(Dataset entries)
────

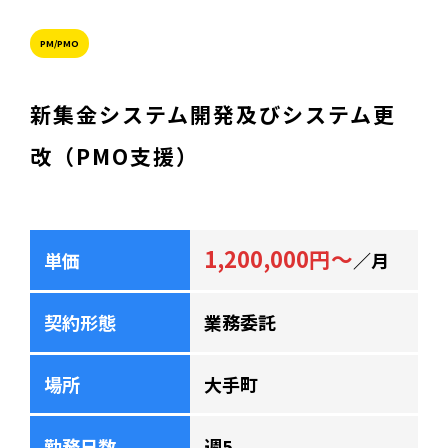
PM/PMO
新集金システム開発及びシステム更
改（PMO支援）
1,200,000円～
単価
／月
契約形態
業務委託
場所
大手町
勤務日数
週5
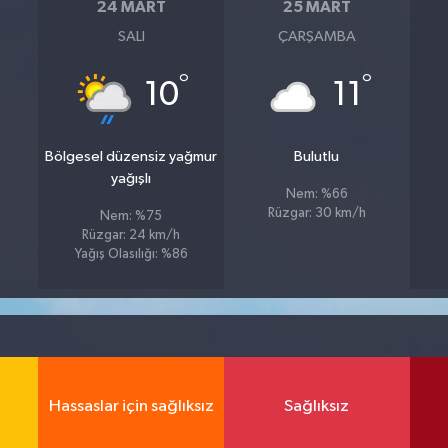
24 MART
25 MART
SALI
ÇARŞAMBA
°
°
10
11
Bölgesel düzensiz yağmur
Bulutlu
yağışlı
Nem: %66
Rüzgar: 30 km/h
Nem: %75
Rüzgar: 24 km/h
Yağış Olasılığı: %86
Hassaslar için sağlıksız
Sağlıksız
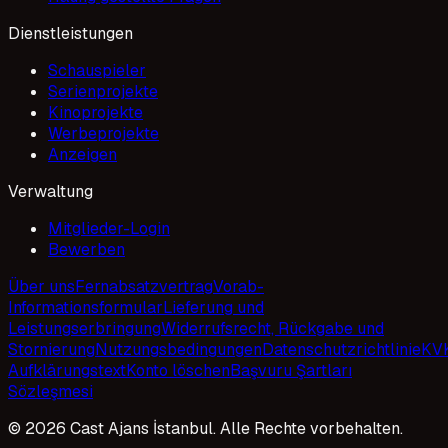
Dienstleistungen
Schauspieler
Serienprojekte
Kinoprojekte
Werbeprojekte
Anzeigen
Verwaltung
Mitglieder-Login
Bewerben
Über uns
Fernabsatzvertrag
Vorab-
Informationsformular
Lieferung und
Leistungserbringung
Widerrufsrecht, Rückgabe und
Stornierung
Nutzungsbedingungen
Datenschutzrichtlinie
KV
Aufklärungstext
Konto löschen
Başvuru Şartları
Sözleşmesi
© 2026 Cast Ajans İstanbul. Alle Rechte vorbehalten.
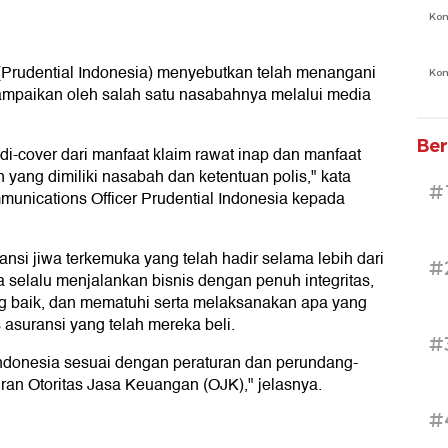
Ko
(Prudential Indonesia) menyebutkan telah menangani
Ko
ampaikan oleh salah satu nasabahnya melalui media
Ber
di-cover dari manfaat klaim rawat inap dan manfaat
yang dimiliki nasabah dan ketentuan polis," kata
#
munications Officer Prudential Indonesia kepada
nsi jiwa terkemuka yang telah hadir selama lebih dari
#
a selalu menjalankan bisnis dengan penuh integritas,
ng baik, dan mematuhi serta melaksanakan apa yang
 asuransi yang telah mereka beli.
#
 Indonesia sesuai dengan peraturan dan perundang-
an Otoritas Jasa Keuangan (OJK)," jelasnya.
#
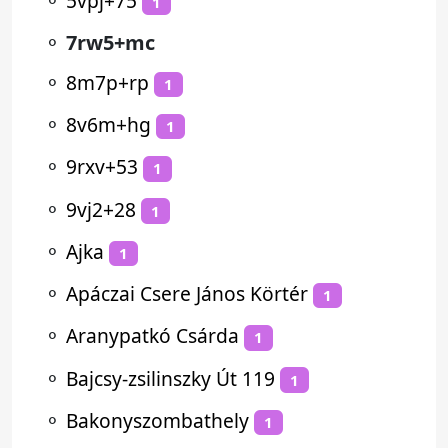
⚬
5vpj+75
1
⚬
7rw5+mc
⚬
8m7p+rp
1
⚬
8v6m+hg
1
⚬
9rxv+53
1
⚬
9vj2+28
1
⚬
Ajka
1
⚬
Apáczai Csere János Körtér
1
⚬
Aranypatkó Csárda
1
⚬
Bajcsy-zsilinszky Út 119
1
⚬
Bakonyszombathely
1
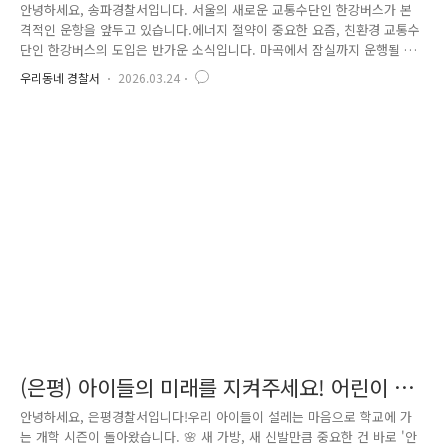
운항 재개 안전진단 실시
안녕하세요, 송파경찰서입니다. 서울의 새로운 교통수단인 한강버스가 본
격적인 운항을 앞두고 있습니다.에너지 절약이 중요한 요즘, 친환경 교통수
단인 한강버스의 도입은 반가운 소식입니다. 마곡에서 잠실까지 운행될 한
강버스!무엇보다 중요한 것은 바로 ‘안전’이겠죠. 송파경찰서 잠실지구대에
우리동네 경찰서
2026.03.24
서는 한강버스 운항을 앞두고승강장과 선박 내 구명튜브, 구명조끼 등 안
전장비를 사전 점검하였습니다. 또한 잠실 선착장 주변의 안전사고 발생
가능 요소를 면밀히 확인하는 등시민들의 안전 확보를 위해 철저히 대비하
고 있습니다. 아울러 탄력순찰 구역을 지정하여 집중 순찰을 실시하고 있
으며,출퇴근 시간 및 주말 등 이용객이 몰리는 시간대를 분석하여신속한
출동이 가능하도록 대응체계를 강화하였습니다...
(은평) 아이들의 미래를 지켜주세요! 어린이 교
통안전 캠페인 실시
안녕하세요, 은평경찰서입니다!우리 아이들이 설레는 마음으로 학교에 가
는 개학 시즌이 돌아왔습니다. 🌸 새 가방, 새 신발만큼 중요한 건 바로 '안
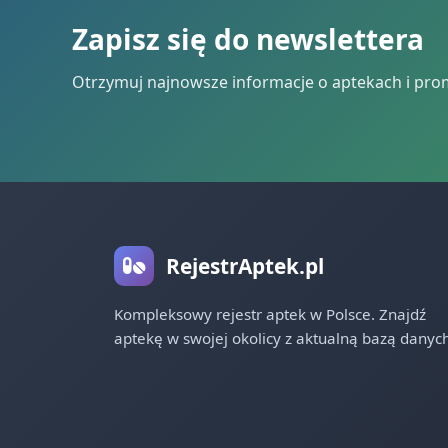
Zapisz się do newslettera
Otrzymuj najnowsze informacje o aptekach i pro
RejestrAptek.pl
Kompleksowy rejestr aptek w Polsce. Znajdź
aptekę w swojej okolicy z aktualną bazą danych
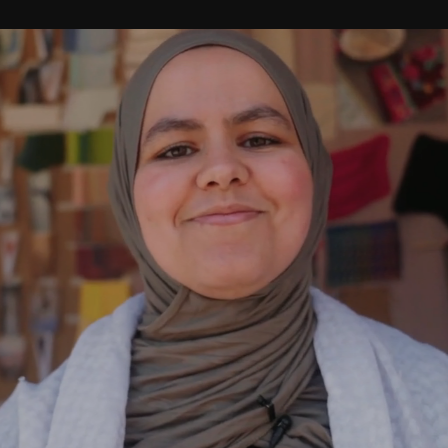
Plan je bezoek
Nu bij RAUM
Wijkrestaurant
Jouw event bij RAUM
Toegankelijkheid
Pleinotheek
SHOP
PARTNERS
Digitale winkel
Moestuin
Berlijnplein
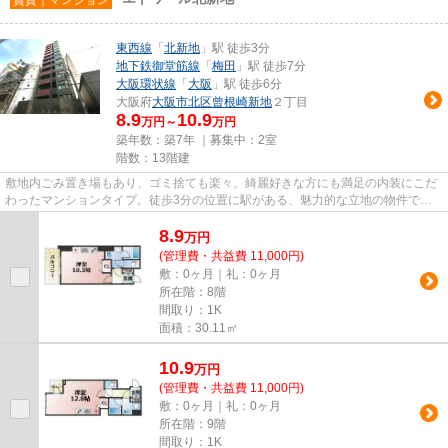
東西線
「
北新地
」駅 徒歩3分
地下鉄御堂筋線
「
梅田
」駅 徒歩7分
大阪環状線
「
大阪
」駅 徒歩6分
大阪府
大阪市北区
曾根崎新地
２丁目
8.9
10.9
万円～
万円
築年数：築7年 ｜募集中：
2室
階数：13階建
敷地内ごみ置き場もあり、ゴミ捨ても楽々。綺麗好きな方にも満足の内装にこだ
わったマンションタイプ。徒歩3分の位置に駅がある、魅力的な立地の物件で
す。こちらの物件にはエレベータ...
8.9
万
円
(管理費・共益費 11,000円)
敷：0ヶ月｜礼：0ヶ月
所在階：8階
間取り：1K
面積：30.11㎡
10.9
万
円
(管理費・共益費 11,000円)
敷：0ヶ月｜礼：0ヶ月
所在階：9階
間取り：1K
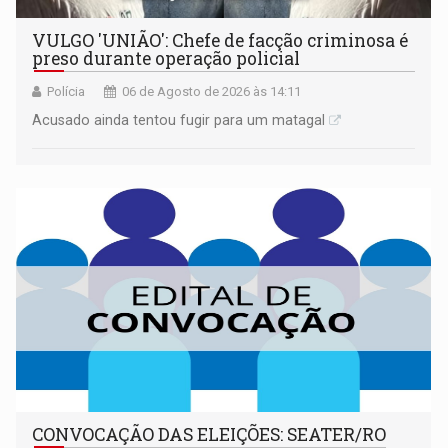
VULGO 'UNIÃO': Chefe de facção criminosa é
preso durante operação policial
Polícia
06 de Agosto de 2026 às 14:11
Acusado ainda tentou fugir para um matagal
CONVOCAÇÃO DAS ELEIÇÕES: SEATER/RO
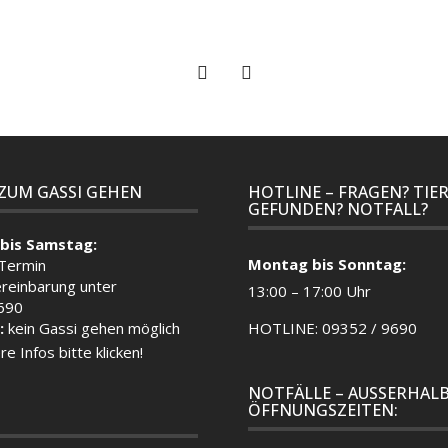
 ZUM GASSI GEHEN
HOTLINE – FRAGEN? TIE
GEFUNDEN? NOTFALL?
bis Samstag:
Montag bis Sonntag:
 Termin
reinbarung unter
13:00 – 17:00 Uhr
690
:
kein Gassi gehen möglich
HOTLINE: 09352 / 9690
re Infos bitte klicken!
NOTFÄLLE – AUSSERHALB
ÖFFNUNGSZEITEN:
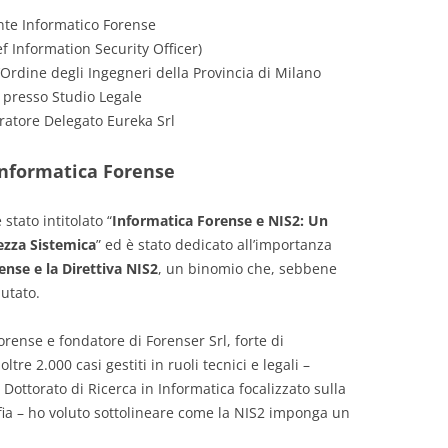
nte Informatico Forense
ef Information Security Officer)
l’Ordine degli Ingegneri della Provincia di Milano
 presso Studio Legale
ratore Delegato Eureka Srl
 Informatica Forense
stato intitolato “
Informatica Forense e NIS2: Un
ezza Sistemica
” ed è stato dedicato all’importanza
nse e la Direttiva NIS2
, un binomio che, sebbene
lutato.
orense e fondatore di Forenser Srl, forte di
re 2.000 casi gestiti in ruoli tecnici e legali –
Dottorato di Ricerca in Informatica focalizzato sulla
afia – ho voluto sottolineare come la NIS2 imponga un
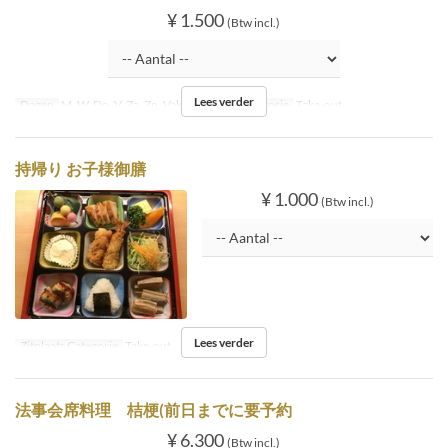
¥ 1.500
(Btw incl.)
Lees verder
Dagen
M, W, Do, V, Za, Zo, Vak
Zitplaats Categorie
Take-out
持帰り お子様御膳
¥ 1.000
(Btw incl.)
Lees verder
Zitplaats Categorie
Take-out
法事会席料理 桔梗(前日までに要予約
¥ 6.300
(Btw incl.)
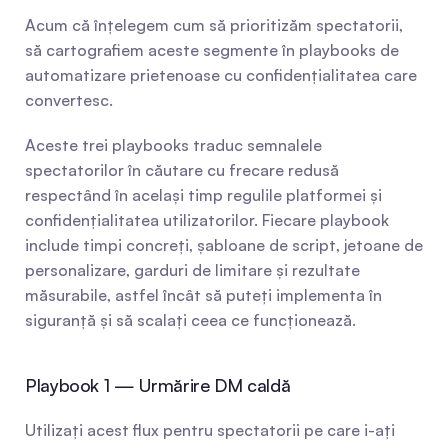
Acum că înțelegem cum să prioritizăm spectatorii, 
să cartografiem aceste segmente în playbooks de 
automatizare prietenoase cu confidențialitatea care 
convertesc.
Aceste trei playbooks traduc semnalele 
spectatorilor în căutare cu frecare redusă 
respectând în același timp regulile platformei și 
confidențialitatea utilizatorilor. Fiecare playbook 
include timpi concreți, șabloane de script, jetoane de 
personalizare, garduri de limitare și rezultate 
măsurabile, astfel încât să puteți implementa în 
siguranță și să scalați ceea ce funcționează.
Playbook 1 — Urmărire DM caldă
Utilizați acest flux pentru spectatorii pe care i-ați 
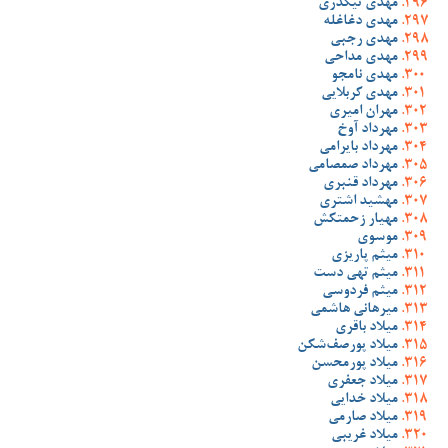
مهدی تیکدری
مهدی دغاغله
مهدی رجبی
مهدی مداحی
مهدی نامجو
مهدی کربلایی
مهران امیری
مهرداد آوخ
مهرداد بایرامی
مهرداد صمصامی
مهرداد قنبری
مهشید اشتری
مهیار زحمتکش
موسوی
میثم پاریزی
میثم تهی دست
میثم فردوسی
میرهانی هاشمی
میلاد باقری
میلاد پورصف‌شکن
میلاد پورمحسن
میلاد جعفری
میلاد خدایی
میلاد صارمی
میلاد غریبی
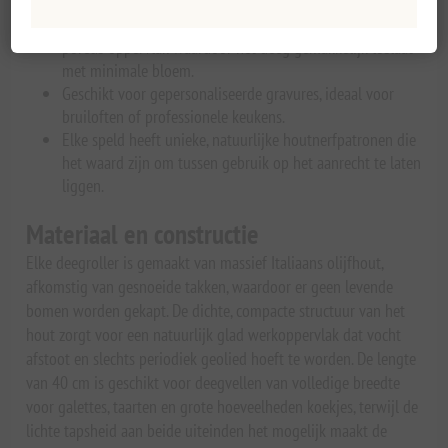
gerichte verdunning van specifieke gebieden.
De dichte nerf van olijfhout zorgt voor een glad, niet-
poreus oppervlak waardoor het deeg gemakkelijk loslaat
met minimale bloem.
Geschikt voor gepersonaliseerde gravures, ideaal voor
bruiloften of professionele keukens.
Elke speld heeft unieke, natuurlijke houtnerfpatronen die
het waard zijn om tussen gebruik op het aanrecht te laten
liggen.
Materiaal en constructie
Elke deegroller is gemaakt van massief Italiaans olijfhout,
afkomstig van gesnoeide takken, waardoor er geen levende
bomen worden gekapt. De dichte, compacte structuur van het
hout zorgt voor een natuurlijk glad werkoppervlak dat vocht
afstoot en slechts periodiek geolied hoeft te worden. De lengte
van 40 cm is geschikt voor deegvellen van volledige breedte
voor galettes, taarten en grote hoeveelheden koekjes, terwijl de
lichte tapsheid aan beide uiteinden het mogelijk maakt de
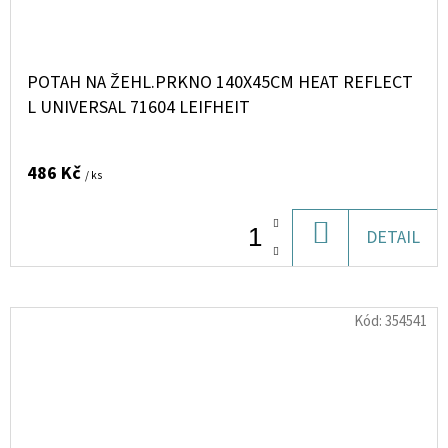
POTAH NA ŽEHL.PRKNO 140X45CM HEAT REFLECT
L UNIVERSAL 71604 LEIFHEIT
486 Kč
/ ks
DO
DETAIL
KOŠÍKU
Kód:
354541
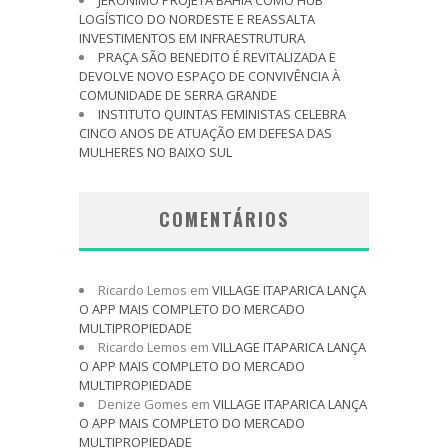
JERÔNIMO PROJETA BAHIA COMO HUB
LOGÍSTICO DO NORDESTE E REASSALTA
INVESTIMENTOS EM INFRAESTRUTURA
PRAÇA SÃO BENEDITO É REVITALIZADA E
DEVOLVE NOVO ESPAÇO DE CONVIVÊNCIA À
COMUNIDADE DE SERRA GRANDE
INSTITUTO QUINTAS FEMINISTAS CELEBRA
CINCO ANOS DE ATUAÇÃO EM DEFESA DAS
MULHERES NO BAIXO SUL
COMENTÁRIOS
Ricardo Lemos
em
VILLAGE ITAPARICA LANÇA
O APP MAIS COMPLETO DO MERCADO
MULTIPROPIEDADE
Ricardo Lemos
em
VILLAGE ITAPARICA LANÇA
O APP MAIS COMPLETO DO MERCADO
MULTIPROPIEDADE
Denize Gomes
em
VILLAGE ITAPARICA LANÇA
O APP MAIS COMPLETO DO MERCADO
MULTIPROPIEDADE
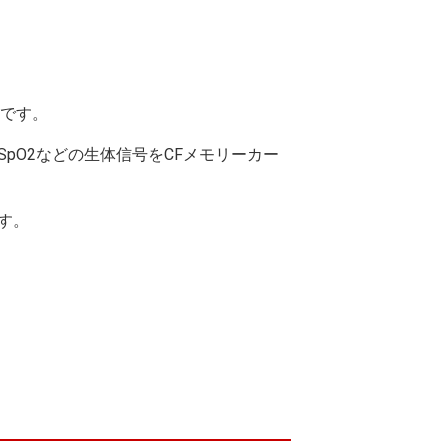
です。
pO2などの生体信号をCFメモリーカー
す。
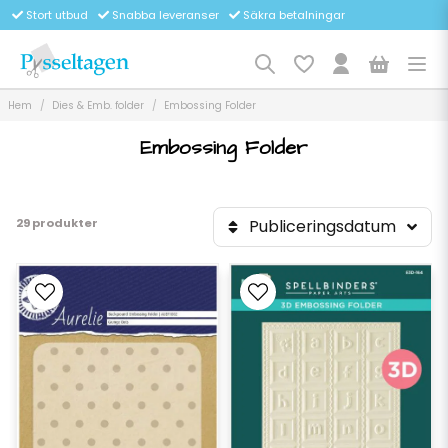
Stort utbud
Snabba leveranser
Säkra betalningar
Hem
Dies & Emb. folder
Embossing Folder
Embossing Folder
29 produkter
Publiceringsdatum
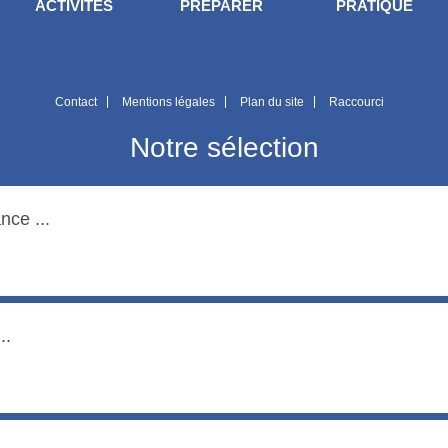
ACTIVITÉS
PRÉPARER
PRATIQUE
Contact
Mentions légales
Plan du site
Raccourci
Notre sélection
nce ...
..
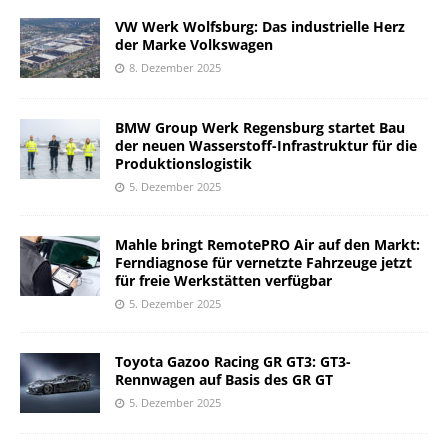
VW Werk Wolfsburg: Das industrielle Herz
der Marke Volkswagen
8. Dezember 2025
BMW Group Werk Regensburg startet Bau
der neuen Wasserstoff-Infrastruktur für die
Produktionslogistik
5. Dezember 2025
Mahle bringt RemotePRO Air auf den Markt:
Ferndiagnose für vernetzte Fahrzeuge jetzt
für freie Werkstätten verfügbar
5. Dezember 2025
Toyota Gazoo Racing GR GT3: GT3-
Rennwagen auf Basis des GR GT
5. Dezember 2025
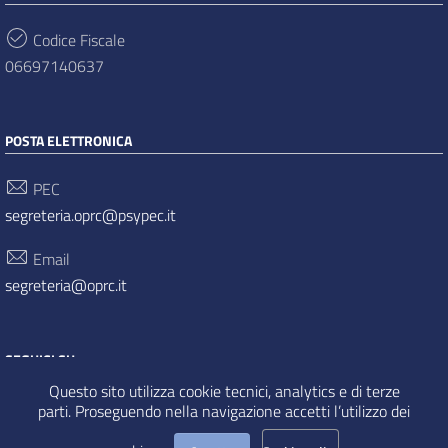
Codice Fiscale
06697140637
POSTA ELETTRONICA
PEC
segreteria.oprc@psypec.it
Email
segreteria@oprc.it
SEGUICI SU
Questo sito utilizza cookie tecnici, analytics e di terze
parti. Proseguendo nella navigazione accetti l’utilizzo dei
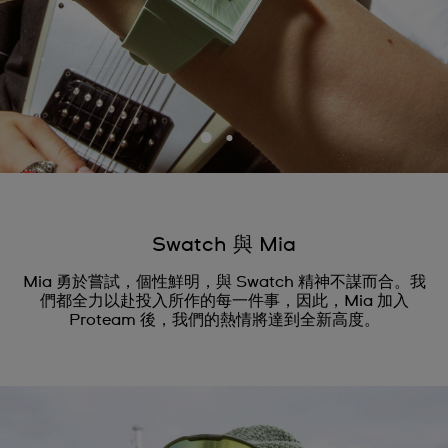
Swatch 與 Mia
Mia 勇於嘗試，個性鮮明，與 Swatch 精神不謀而合。我
們都全力以赴投入所作的每一件事，因此，Mia 加入
Proteam 後，我們的熱情將達到全新高度。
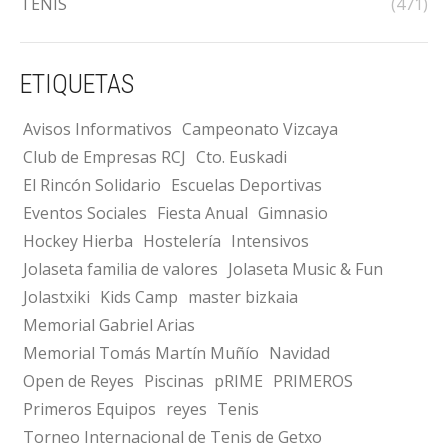
TENIS
(471)
ETIQUETAS
Avisos Informativos
Campeonato Vizcaya
Club de Empresas RCJ
Cto. Euskadi
El Rincón Solidario
Escuelas Deportivas
Eventos Sociales
Fiesta Anual
Gimnasio
Hockey Hierba
Hostelería
Intensivos
Jolaseta familia de valores
Jolaseta Music & Fun
Jolastxiki
Kids Camp
master bizkaia
Memorial Gabriel Arias
Memorial Tomás Martín Muñío
Navidad
Open de Reyes
Piscinas
pRIME
PRIMEROS
Primeros Equipos
reyes
Tenis
Torneo Internacional de Tenis de Getxo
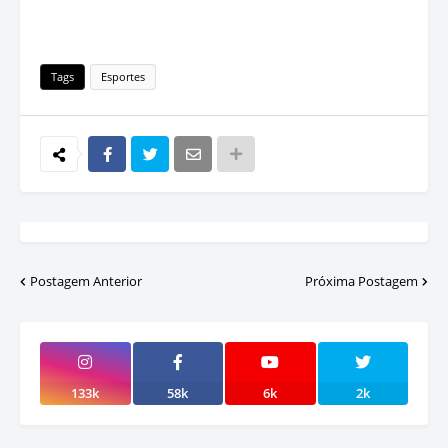
Tags
Esportes
Postagem Anterior
Próxima Postagem
133k
58k
6k
2k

────

■ EXERCISE DETAILS ■
What you write out is the stretch of entries from the line containing "INSTITUTO QUINTAS FEMINISTAS CELEBRA" to the line containing "Escuelas Deportivas", word for word, with both end lines and no pictures.

■ REPLY ■
INSTITUTO QUINTAS FEMINISTAS CELEBRA
CINCO ANOS DE ATUAÇÃO EM DEFESA DAS
MULHERES NO BAIXO SUL
COMENTÁRIOS
Ricardo Lemos
em
VILLAGE ITAPARICA LANÇA
O APP MAIS COMPLETO DO MERCADO
MULTIPROPIEDADE
Ricardo Lemos
em
VILLAGE ITAPARICA LANÇA
O APP MAIS COMPLETO DO MERCADO
MULTIPROPIEDADE
Denize Gomes
em
VILLAGE ITAPARICA LANÇA
O APP MAIS COMPLETO DO MERCADO
MULTIPROPIEDADE
です。
pO2などの生体信号をCFメモリーカー
す。
Stort utbud
Snabba leveranser
Säkra betalningar
Hem
Dies & Emb. folder
Embossing Folder
Embossing Folder
29 produkter
Publiceringsdatum
ACTIVITÉS
PRÉPARER
PRATIQUE
Contact
Mentions légales
Plan du site
Raccourci
Notre sélection
nce ...
..
VW Werk Wolfsburg: Das industrielle Herz
der Marke Volkswagen
8. Dezember 2025
BMW Group Werk Regensburg startet Bau
der neuen Wasserstoff-Infrastruktur für die
Produktionslogistik
5. Dezember 2025
Mahle bringt RemotePRO Air auf den Markt:
Ferndiagnose für vernetzte Fahrzeuge jetzt
für freie Werkstätten verfügbar
5. Dezember 2025
Toyota Gazoo Racing GR GT3: GT3-
Rennwagen auf Basis des GR GT
5. Dezember 2025
Codice Fiscale
06697140637
POSTA ELETTRONICA
PEC
segreteria.oprc@psypec.it
Email
segreteria@oprc.it
SEGUICI SU
Questo sito utilizza cookie tecnici, analytics e di terze
parti. Proseguendo nella navigazione accetti l’utilizzo dei
Swatch 與 Mia
Mia 勇於嘗試，個性鮮明，與 Swatch 精神不謀而合。我
們都全力以赴投入所作的每一件事，因此，Mia 加入
Proteam 後，我們的熱情將達到全新高度。
TENIS
(471)
ETIQUETAS
Avisos Informativos
Campeonato Vizcaya
Club de Empresas RCJ
Cto. Euskadi
El Rincón Solidario
Escuelas Deportivas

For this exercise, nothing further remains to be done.